Because the major components of an alkyd coating, i.e. fatty acids and triglyceride oils, are derived from low cost renewable resources, the cost of alkyd coatings has remained very low despite the ever-increasing cost of petroleum, which is the predominant raw-material source of most other coatings such as vinyls, acrylics, epoxies and polyurethanes. Typical sources of drying oils for alkyd coatings are tung oil, linseed oil, sunflower oil, safflower oil, walnut oil, soybean oil, fish oil, corn oil, dehydrated castor oil (in which dehydration transforms certain of its fatty acids' single bonds into double bonds, some of them conjugated, creating a semi-drying oil) and tall oil (resinous oil by-product from pulp and paper manufacturing). Non-drying/plasticizer resins are made from castor, palm, coconut oils and Cardura (the proprietary name of a synthetic ester of versatic acid). Dehydrated castor oil was at one time the only oil permitted in resin manufacture in India; no edible oils were allowed.

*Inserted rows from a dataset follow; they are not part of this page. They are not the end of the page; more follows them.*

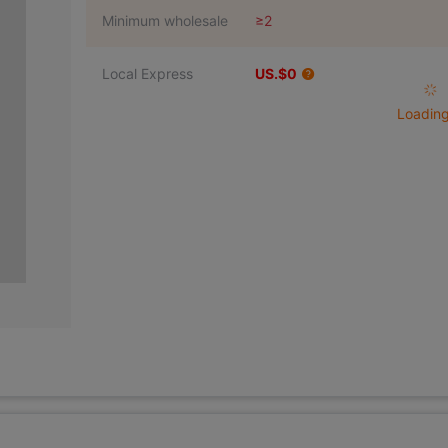
Minimum wholesale
≥2
Local Express
US.$0
Loading 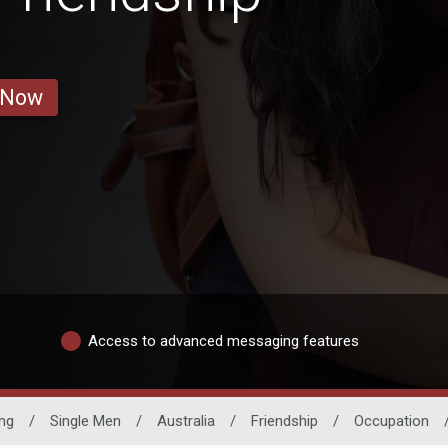
 Now
Access to advanced messaging features
ng
/
Single Men
/
Australia
/
Friendship
/
Occupation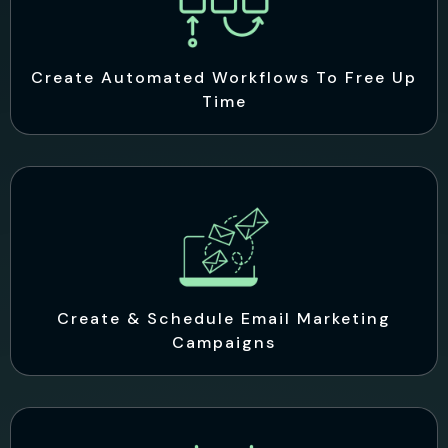
Create Automated Workflows To Free Up
Time
Create & Schedule Email Marketing
Campaigns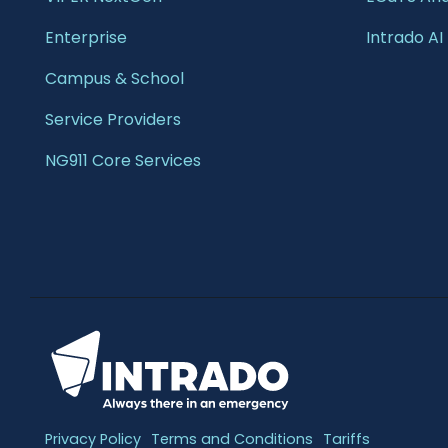
Enterprise 
Intrado AI
Campus & School 
Service Providers
NG911 Core Services
Privacy Policy
Terms and Conditions
Tariffs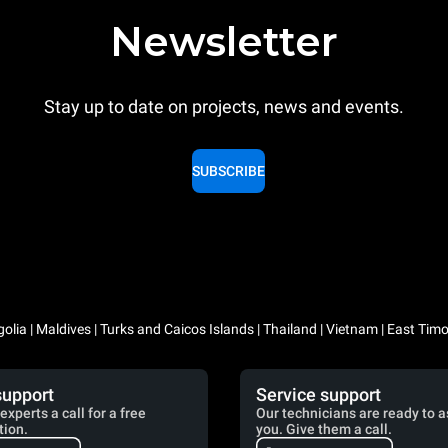
Newsletter
Stay up to date on projects, news and events.
SUBSCRIBE
lia | Maldives | Turks and Caicos Islands | Thailand | Vietnam | East Timo
support
Service support
experts a call for a free
Our technicians are ready to a
tion.
you. Give them a call.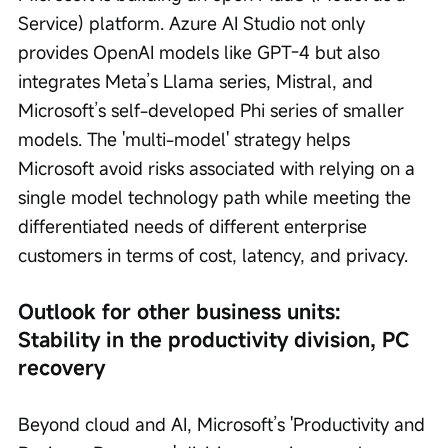
Service) platform. Azure AI Studio not only 
provides OpenAI models like GPT-4 but also 
integrates Meta’s Llama series, Mistral, and 
Microsoft’s self-developed Phi series of smaller 
models. The 'multi-model' strategy helps 
Microsoft avoid risks associated with relying on a 
single model technology path while meeting the 
differentiated needs of different enterprise 
customers in terms of cost, latency, and privacy.
Outlook for other business units: 
Stability in the productivity division, PC 
recovery
Beyond cloud and AI, Microsoft’s 'Productivity and 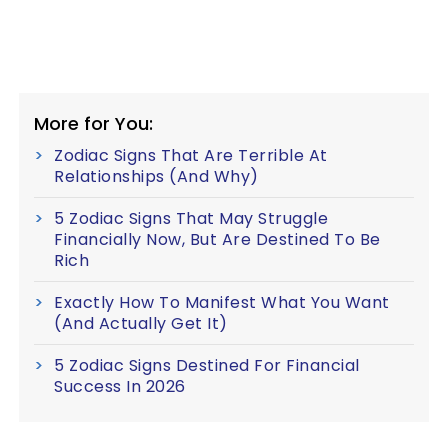
More for You:
Zodiac Signs That Are Terrible At
Relationships (And Why)
5 Zodiac Signs That May Struggle
Financially Now, But Are Destined To Be
Rich
Exactly How To Manifest What You Want
(And Actually Get It)
5 Zodiac Signs Destined For Financial
Success In 2026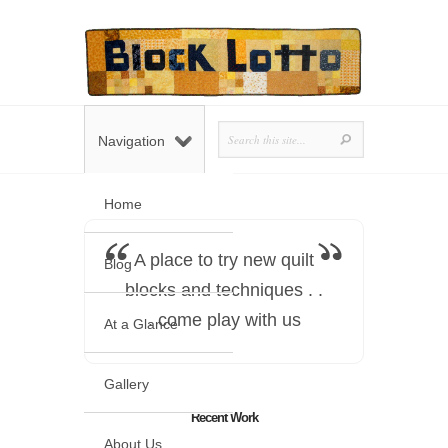
Navigation
Home
A place to try new quilt
Blog
blocks and techniques . .
. come play with us
At a Glance
Gallery
Recent Work
About Us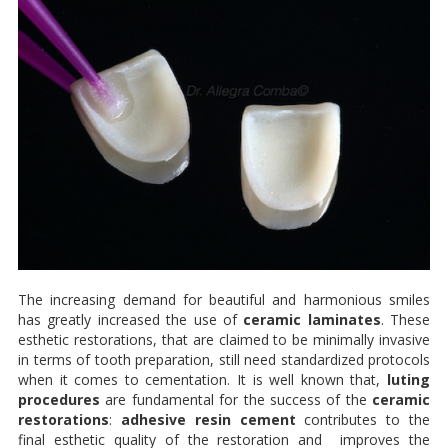
The increasing demand for beautiful and harmonious smiles
has greatly increased the use of
ceramic laminates
. These
esthetic restorations, that are claimed to be minimally invasive
in terms of tooth preparation, still need standardized protocols
when it comes to cementation. It is well known that,
luting
procedures
are fundamental for the success of the
ceramic
restorations
:
adhesive resin cement
contributes to the
final esthetic quality of the restoration and improves the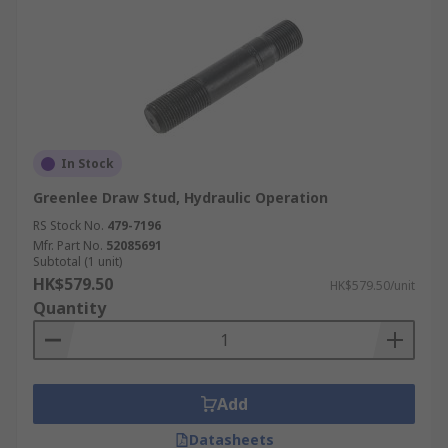
In Stock
Greenlee Draw Stud, Hydraulic Operation
RS Stock No.
479-7196
Mfr. Part No.
52085691
Subtotal (1 unit)
HK$579.50
HK$579.50/unit
Quantity
Add
Datasheets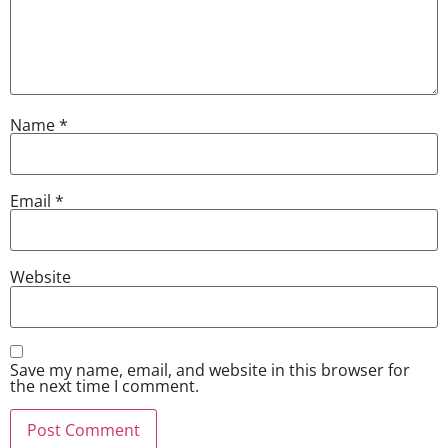
Name
*
Email
*
Website
Save my name, email, and website in this browser for
the next time I comment.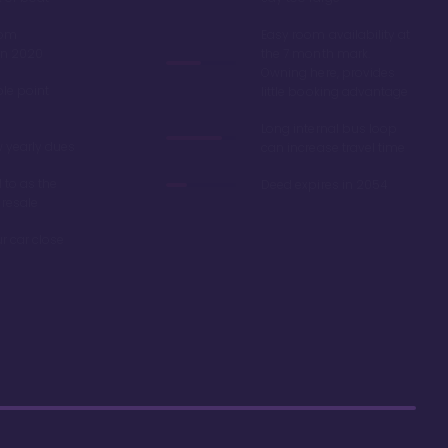
oom
Easy room availability at
in 2020
the 7 month mark.
Owning here, provides
ble point
little booking advantage
Long internal bus loop
w yearly dues
can increase travel time
d to as the
Deed expires in 2054
 resale
r car close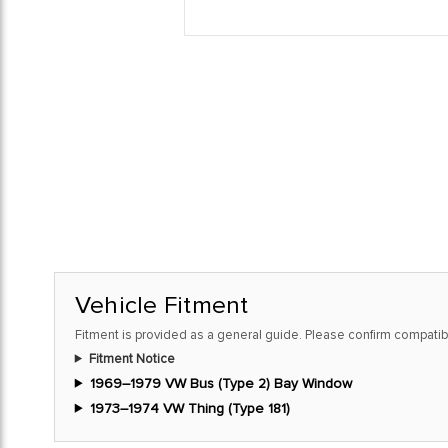
Vehicle Fitment
Fitment is provided as a general guide. Please confirm compatibi
Fitment Notice
1969–1979 VW Bus (Type 2) Bay Window
1973–1974 VW Thing (Type 181)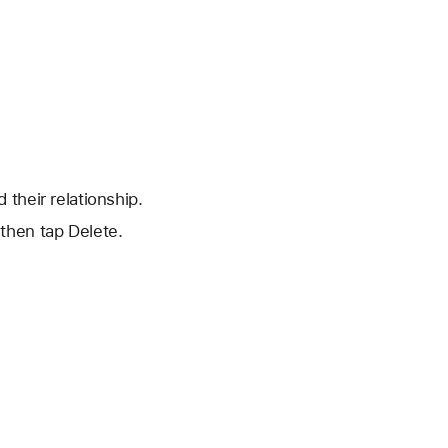
their relationship.
 then tap Delete.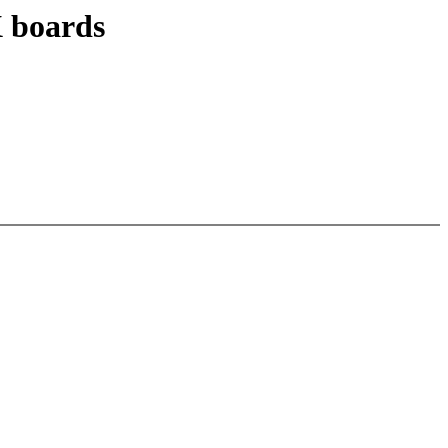
 boards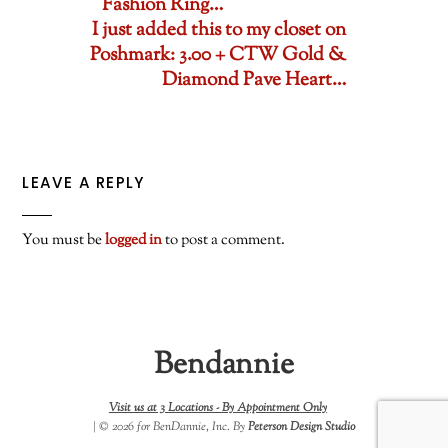
Fashion Ring…
I just added this to my closet on
Poshmark: 3.00 + CTW Gold &
Diamond Pave Heart…
LEAVE A REPLY
You must be
logged in
to post a comment.
Bendannie
Visit us at 3 Locations -
By Appointment Only
| © 2026 for BenDannie, Inc. By
Peterson Design Studio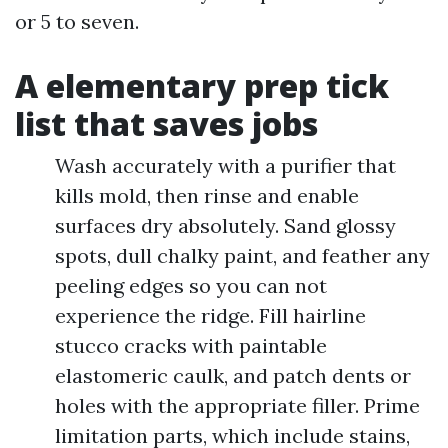
or 5 to seven.
A elementary prep tick
list that saves jobs
Wash accurately with a purifier that
kills mold, then rinse and enable
surfaces dry absolutely. Sand glossy
spots, dull chalky paint, and feather any
peeling edges so you can not
experience the ridge. Fill hairline
stucco cracks with paintable
elastomeric caulk, and patch dents or
holes with the appropriate filler. Prime
limitation parts, which include stains,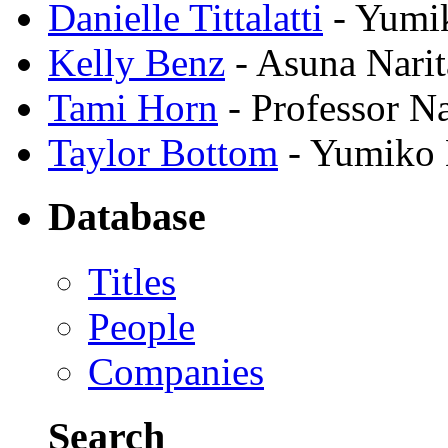
Danielle Tittalatti
- Yumi
Kelly Benz
- Asuna Narit
Tami Horn
- Professor N
Taylor Bottom
- Yumiko 
Database
Titles
People
Companies
Search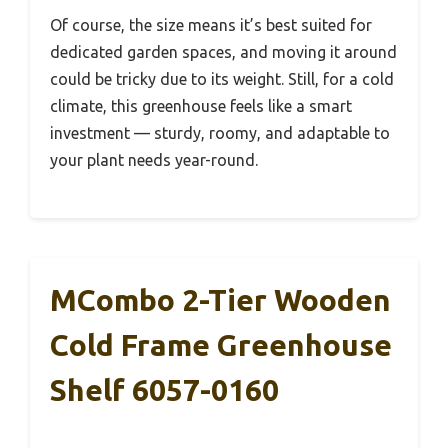
Of course, the size means it’s best suited for
dedicated garden spaces, and moving it around
could be tricky due to its weight. Still, for a cold
climate, this greenhouse feels like a smart
investment — sturdy, roomy, and adaptable to
your plant needs year-round.
MCombo 2-Tier Wooden
Cold Frame Greenhouse
Shelf 6057-0160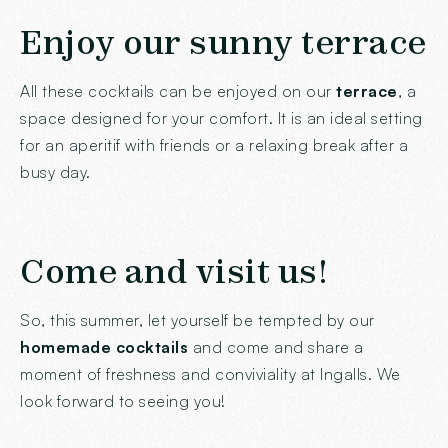
Enjoy our sunny terrace
All these cocktails can be enjoyed on our
terrace
, a
space designed for your comfort. It is an ideal setting
for an aperitif with friends or a relaxing break after a
busy day.
Come and visit us!
So, this summer, let yourself be tempted by our
homemade cocktails
and come and share a
moment of freshness and conviviality at Ingalls. We
look forward to seeing you!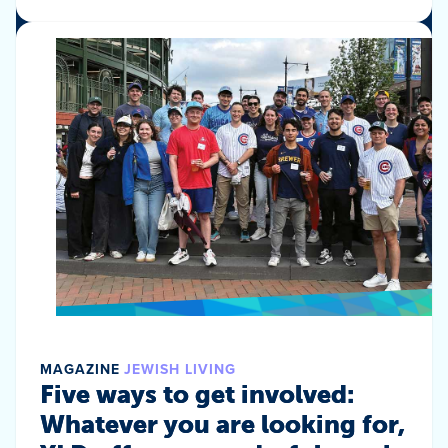
MAGAZINE
JEWISH LIVING
Five ways to get involved:
Whatever you are looking for,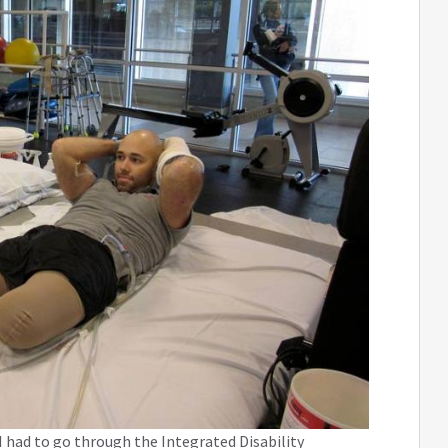
 had to go through the Integrated Disability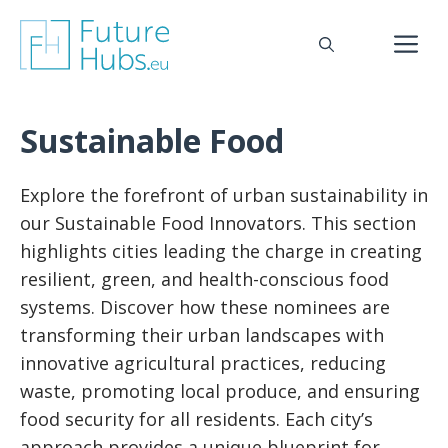
Skip
to
M
content
Sustainable Food
Explore the forefront of urban sustainability in
our Sustainable Food Innovators. This section
highlights cities leading the charge in creating
resilient, green, and health-conscious food
systems. Discover how these nominees are
transforming their urban landscapes with
innovative agricultural practices, reducing
waste, promoting local produce, and ensuring
food security for all residents. Each city’s
approach provides a unique blueprint for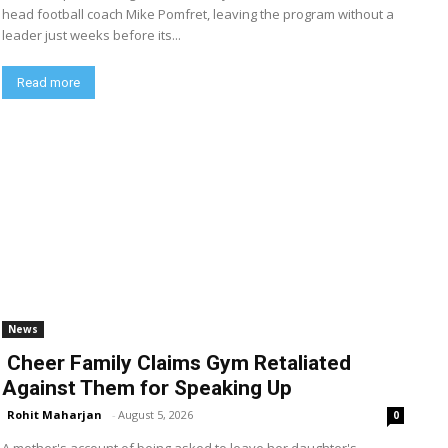
head football coach Mike Pomfret, leaving the program without a
leader just weeks before its...
Read more
News
Cheer Family Claims Gym Retaliated
Against Them for Speaking Up
Rohit Maharjan
-
August 5, 2026
0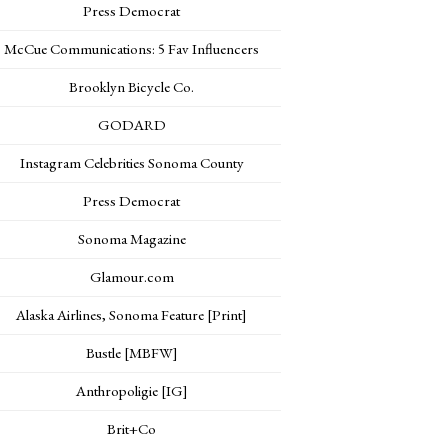
Press Democrat
McCue Communications: 5 Fav Influencers
Brooklyn Bicycle Co.
GODARD
Instagram Celebrities Sonoma County
Press Democrat
Sonoma Magazine
Glamour.com
Alaska Airlines, Sonoma Feature [Print]
Bustle [MBFW]
Anthropoligie [IG]
Brit+Co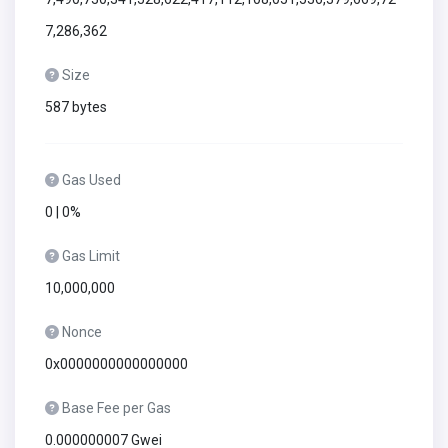
7,286,362
Size
587 bytes
Gas Used
0 | 0%
Gas Limit
10,000,000
Nonce
0x0000000000000000
Base Fee per Gas
0.000000007 Gwei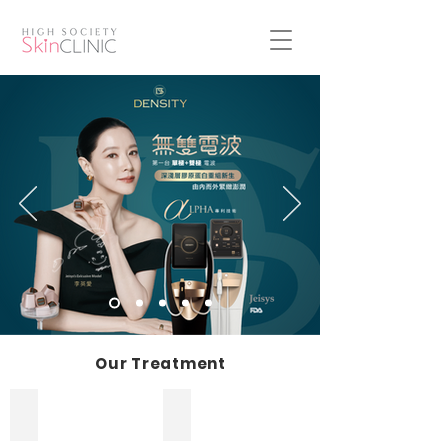
Our Treatment
Firming and Lifting
Slimming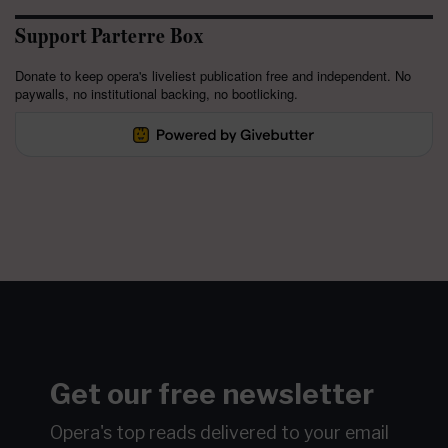
Support Parterre Box
Donate to keep opera's liveliest publication free and independent. No
paywalls, no institutional backing, no bootlicking.
Get our free newsletter
Opera's top reads delivered to your email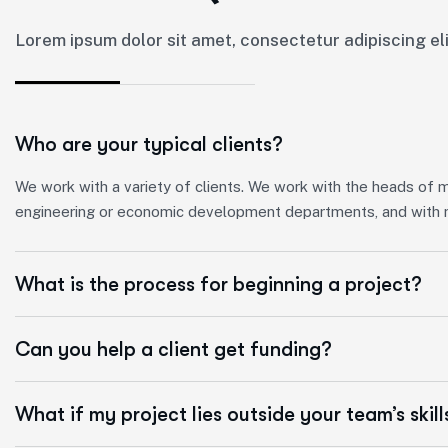
Lorem ipsum dolor sit amet, consectetur adipiscing elit
Who are your typical clients?
We work with a variety of clients. We work with the heads of mun
engineering or economic development departments, and with m
What is the process for beginning a project?
Can you help a client get funding?
What if my project lies outside your team’s skill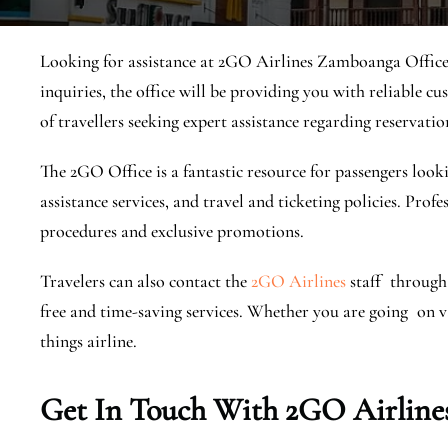
Looking for assistance at 2GO Airlines Zamboanga Office?
inquiries, the office will be providing you with reliable cu
of travellers seeking expert assistance regarding reservatio
The 2GO Office is a fantastic resource for passengers looki
assistance services, and travel and ticketing policies. Prof
procedures and exclusive promotions.
Travelers can also contact the
2GO Airlines
staff through 
free and time-saving services. ​Whether you are going on vac
things airline.
Get In Touch With 2GO Airline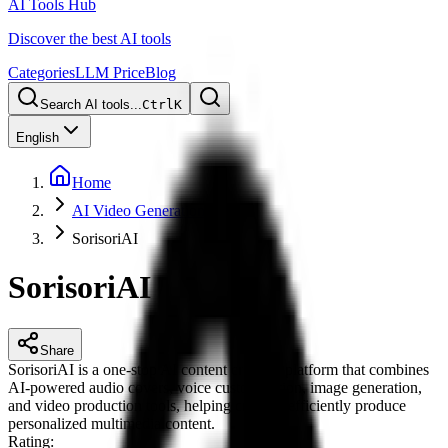
AI Tools Hub
Discover the best AI tools
Categories
LLM Price
Blog
Search AI tools...
Ctrl
K
English
Home
AI Video Generation
SorisoriAI
SorisoriAI
Share
SorisoriAI is a one-stop AI content creation platform that combines
AI-powered audio covers, voice customization, image generation,
and video production tools, helping creators efficiently produce
personalized multimedia content.
Rating
: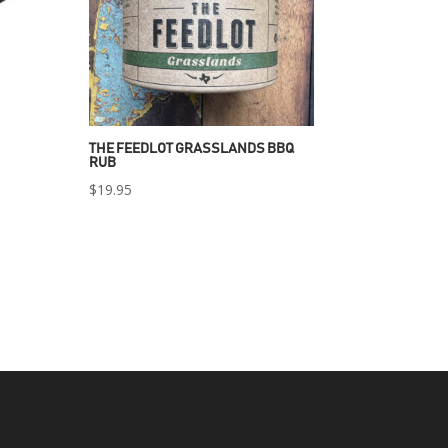
THE FEEDLOT GRASSLANDS BBQ
RUB
$
19.95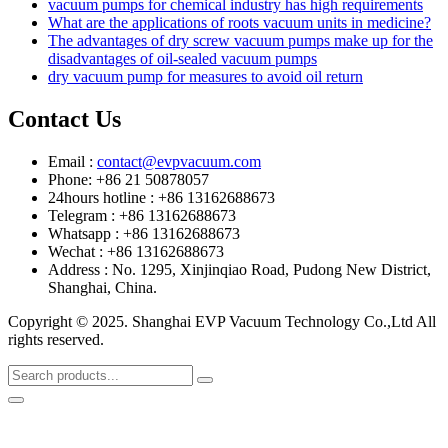
vacuum pumps for chemical industry has high requirements
What are the applications of roots vacuum units in medicine?
The advantages of dry screw vacuum pumps make up for the
disadvantages of oil-sealed vacuum pumps
dry vacuum pump for measures to avoid oil return
Contact Us
Email :
contact@evpvacuum.com
Phone: +86 21 50878057
24hours hotline : +86 13162688673
Telegram : +86 13162688673
Whatsapp : +86 13162688673
Wechat : +86 13162688673
Address : No. 1295, Xinjinqiao Road, Pudong New District,
Shanghai, China.
Copyright © 2025. Shanghai EVP Vacuum Technology Co.,Ltd All
rights reserved.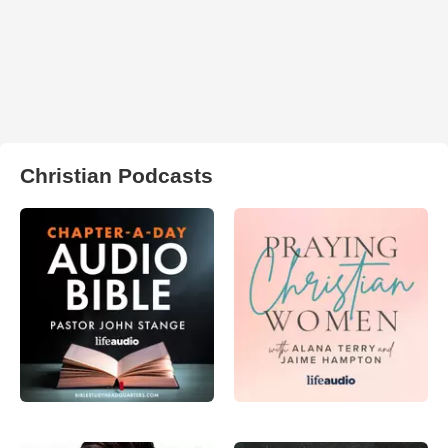
Christian Podcasts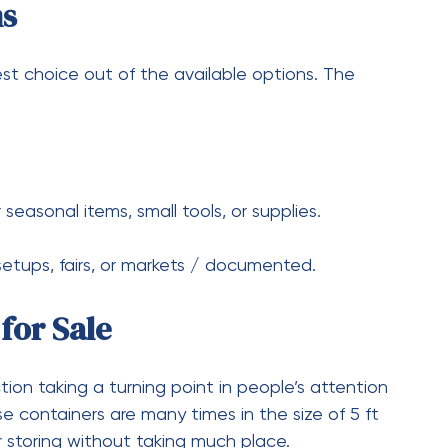
oot Shipping Container?
0 dollars for a used 20-foot shipping container,
ndition of the container.
 a 20-Foot Shipping
ipping container provides a storage capacity of
t Shipping Container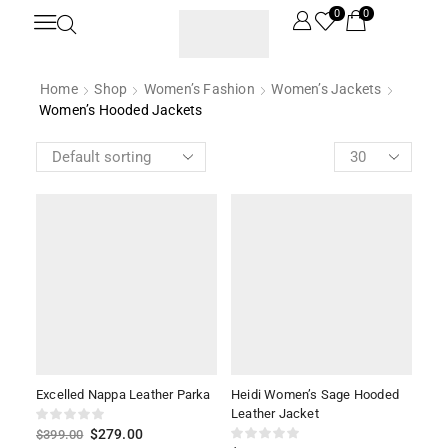
0
0
Home
Shop
Women’s Fashion
Women’s Jackets
Women’s Hooded Jackets
Excelled Nappa Leather Parka
Heidi Women’s Sage Hooded
Leather Jacket
$
279.00
$
399.00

They may be used to formulate flame-retardant coatings.

==Hybrids==
As with many resin systems and coatings, alkyds may be hybridized with other resin technologies. One example is acrylated alkyds. Although urethane alkyds are in effect a hybrid, novel technologies include manufacturing a moisture-curable polyurethane alkyd. Grafting of silicon based materials onto alkyds has also been researched. As part of an effort to use more recycled materials, alkyds have been produced that are made from scrap PET bottles.

==Waterborne alkyds==

There has been a general trend worldwide to formulate resins and coatings that are waterborne rather than formulated with solvent as waterbased materials are perceived to be environmentally friendly. Waterborne alkyds have thus been made available too. One method is to acrylic-modify the alkyd to make it water-reducible. Synthesis techniques of acrylic-modified water-reducible alkyds to improve corrosion performance have likewise been studied.